Robert said hastily that he wasn't the gas.
"I have a vacuum cleaner, and it's going fine," she offered, and prepared to go back to her problem.
Robert said that he had his car outside and would wait until she had finished, and was beating a hasty retreat; but she said: "A car! Oh. Well, you can drive me back, can't you, and save me carrying all those things. How much, Mr. Carr, please?"
Mr. Carr, who had taken a packet of soap-flakes from her during her interest in Robert and wedged it into her shopping-bag, took her money, gave her change, wished her a thankful good-day, and cast a pitiful glance at Robert as he followed the woman out to his car.

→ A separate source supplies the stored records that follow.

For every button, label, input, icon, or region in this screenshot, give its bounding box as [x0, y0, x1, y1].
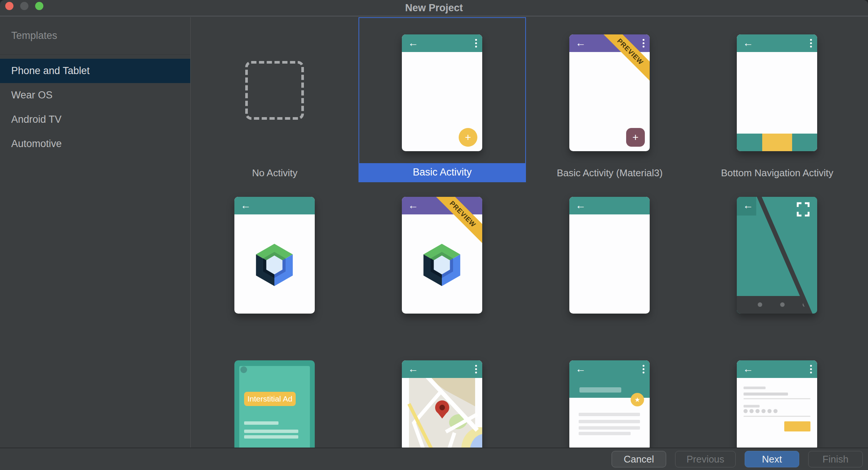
fab-star-icon: ★ [631, 393, 644, 406]
jetpack-compose-logo-icon [252, 242, 297, 287]
selected-template-label: Basic Activity [359, 163, 525, 181]
close-window-icon[interactable] [5, 2, 13, 10]
template-card-admob-ads-activity[interactable]: Interstitial Ad [191, 360, 358, 448]
overflow-menu-icon [475, 39, 477, 48]
template-card-basic-activity[interactable]: ← + Basic Activity [358, 17, 526, 182]
template-card-login-activity[interactable]: ← [693, 360, 861, 448]
templates-sidebar: Templates Phone and Tablet Wear OS Andro… [0, 17, 191, 448]
back-arrow-icon: ← [408, 199, 418, 212]
sidebar-item-android-tv[interactable]: Android TV [0, 107, 190, 132]
jetpack-compose-logo-icon [419, 242, 464, 287]
template-label: No Activity [191, 167, 358, 179]
cancel-button[interactable]: Cancel [612, 451, 666, 467]
app-bar: ← [402, 34, 482, 52]
title-placeholder [579, 387, 621, 393]
fab-plus-icon: + [459, 128, 477, 147]
app-bar: ← [402, 360, 482, 378]
overflow-menu-icon [810, 39, 812, 48]
bottom-nav-bar [737, 134, 817, 151]
template-card-google-maps-activity[interactable]: ← [358, 360, 526, 448]
template-card-fullscreen-activity[interactable]: ← Fullscreen Activity [693, 180, 861, 345]
app-bar: ← [737, 34, 817, 52]
admob-preview: Interstitial Ad [234, 360, 315, 448]
dialog-footer: Cancel Previous Next Finish [0, 448, 868, 470]
title-bar: New Project [0, 0, 868, 16]
sidebar-item-label: Phone and Tablet [11, 65, 90, 77]
password-dots-icon [744, 409, 778, 413]
template-card-empty-compose-activity[interactable]: ← Empty Compose Activity [191, 180, 358, 345]
new-project-dialog: New Project Templates Phone and Tablet W… [0, 0, 868, 470]
overflow-menu-icon [475, 365, 477, 373]
back-arrow-icon: ← [743, 363, 753, 375]
sidebar-item-automotive[interactable]: Automotive [0, 132, 190, 156]
scrolling-preview: ← ★ [569, 360, 650, 448]
back-arrow-icon: ← [408, 363, 418, 375]
template-card-scrolling-activity[interactable]: ← ★ [526, 360, 693, 448]
overflow-menu-icon [643, 39, 644, 48]
overflow-menu-icon [810, 365, 812, 373]
template-card-basic-activity-material3[interactable]: ← PREVIEW + Basic Activity (Material3) [526, 17, 693, 182]
template-card-empty-compose-activity-material3[interactable]: ← PREVIEW Empty Compose Activity (Materi… [358, 180, 526, 345]
back-arrow-icon: ← [743, 199, 753, 212]
sidebar-header: Templates [0, 17, 190, 55]
empty-activity-preview: ← [569, 197, 650, 314]
sidebar-item-phone-and-tablet[interactable]: Phone and Tablet [0, 59, 190, 83]
maps-preview: ← [402, 360, 482, 448]
template-grid: No Activity ← + Basic Activity ← PREVIEW [191, 17, 868, 448]
previous-button[interactable]: Previous [675, 451, 736, 467]
minimize-window-icon[interactable] [20, 2, 28, 10]
fullscreen-preview: ← [737, 197, 817, 314]
back-arrow-icon: ← [240, 199, 251, 212]
map-graphic [402, 378, 482, 448]
back-arrow-icon: ← [575, 199, 586, 212]
basic-activity-preview: ← + [402, 34, 482, 151]
avatar-dot-icon [240, 366, 247, 373]
fab-plus-icon: + [626, 128, 645, 147]
basic-activity-m3-preview: ← PREVIEW + [569, 34, 650, 151]
app-bar: ← [737, 360, 817, 378]
overflow-menu-icon [643, 365, 644, 373]
sidebar-item-wear-os[interactable]: Wear OS [0, 83, 190, 107]
next-button[interactable]: Next [745, 451, 799, 467]
template-card-empty-activity[interactable]: ← Empty Activity [526, 180, 693, 345]
template-card-bottom-navigation-activity[interactable]: ← Bottom Navigation Activity [693, 17, 861, 182]
traffic-lights [5, 2, 43, 10]
interstitial-ad-badge: Interstitial Ad [244, 392, 296, 406]
fullscreen-mockup-graphic [737, 197, 817, 314]
sidebar-list: Phone and Tablet Wear OS Android TV Auto… [0, 55, 190, 156]
template-card-no-activity[interactable]: No Activity [191, 17, 358, 182]
bottom-navigation-preview: ← [737, 34, 817, 151]
back-arrow-icon: ← [575, 37, 586, 49]
app-bar-tall: ← [569, 360, 650, 398]
finish-button[interactable]: Finish [808, 451, 863, 467]
back-arrow-icon: ← [743, 37, 753, 49]
sidebar-item-label: Automotive [11, 138, 62, 150]
zoom-window-icon[interactable] [35, 2, 43, 10]
window-title: New Project [405, 2, 463, 14]
app-bar: ← [569, 197, 650, 214]
no-activity-placeholder-icon [245, 61, 304, 120]
empty-compose-m3-preview: ← PREVIEW [402, 197, 482, 314]
sidebar-item-label: Wear OS [11, 89, 53, 101]
template-label: Bottom Navigation Activity [693, 167, 861, 179]
login-preview: ← [737, 360, 817, 448]
empty-compose-preview: ← [234, 197, 315, 314]
sidebar-item-label: Android TV [11, 114, 62, 125]
login-button-placeholder [784, 421, 810, 431]
app-bar: ← [234, 197, 315, 214]
template-label: Basic Activity (Material3) [526, 167, 693, 179]
back-arrow-icon: ← [575, 363, 586, 375]
back-arrow-icon: ← [408, 37, 418, 49]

Robert had known that it was too much to hope for another woman with Mrs. Wynn's detachment and intelligence, but his heart sank as he considered Mrs. Tilsit. Mrs. Tilsit was one of those women whose minds are always on something else. They chat brightly with you, they agree with you, they admire what you are wearing, and they offer advice, but their real attention is concentrated on what to do with the fish, or what Florrie told them about Minnie's eldest, or where they have left the laundry book, or even just what a bad filling that is in your right front tooth; anything, everything, except the subject in hand.
She seemed impressed with the appearance of Robert's car, and asked him in to have a cup of tea-there being apparently no hour of the day when a cup of tea was not a possible article of diet. Robert felt that he could not drink with her-even a cup of tea-without making plain his position of opposing counsel, so to speak. He did his best, but it was doubtful if she understood; her mind was so plainly already deciding whether to offer him the Rich Tea or the Mixed Fancy biscuits with his tea. Mention of her niece made none of the expected stir in her emotions.
"A most extraordinary thing, that was, wasn't it?" she said. "Taking her away and beating her. What good did they think that was going to do them? Sit down, Mr. Blayne, come in and sit down. I'll just—"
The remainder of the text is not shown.